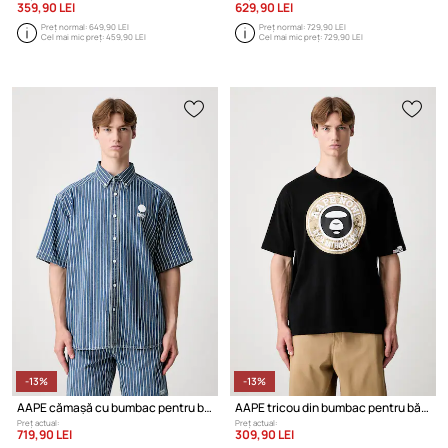
359,90 LEI
629,90 LEI
Preț normal:
649,90 LEI
Preț normal:
729,90 LEI
Cel mai mic preț:
459,90 LEI
Cel mai mic preț:
729,90 LEI
-13%
-13%
AAPE cămașă cu bumbac pentru bărbați
AAPE tricou din bumbac pentru bărbați
Preț actual:
Preț actual:
719,90 LEI
309,90 LEI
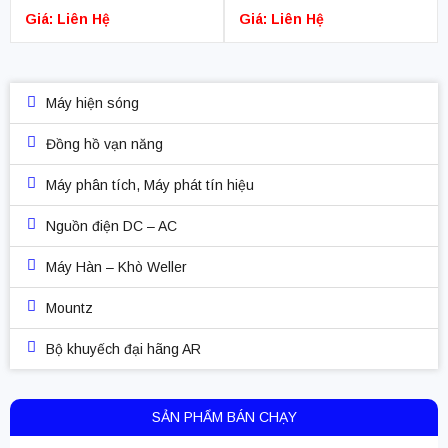
Giá: Liên Hệ
Giá: Liên Hệ
Máy hiện sóng
Đồng hồ vạn năng
Máy phân tích, Máy phát tín hiệu
Nguồn điện DC – AC
Máy Hàn – Khò Weller
Mountz
Bộ khuyếch đại hãng AR
SẢN PHẨM BÁN CHẠY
○ ○ ○ ○
**What to do**: The response should consist of the entries above, given again exactly and free of pictures.

**Output for this exercise**:
359,90 LEI
629,90 LEI
Preț normal:
649,90 LEI
Preț normal:
729,90 LEI
Cel mai mic preț:
459,90 LEI
Cel mai mic preț:
729,90 LEI
-13%
-13%
AAPE cămașă cu bumbac pentru bărbați
AAPE tricou din bumbac pentru bărbați
Preț actual:
Preț actual:
719,90 LEI
309,90 LEI
Giá: Liên Hệ
Giá: Liên Hệ
Máy hiện sóng
Đồng hồ vạn năng
Máy phân tích, Máy phát tín hiệu
Nguồn điện DC – AC
Máy Hàn – Khò Weller
Mountz
Bộ khuyếch đại hãng AR
SẢN PHẨM BÁN CHẠY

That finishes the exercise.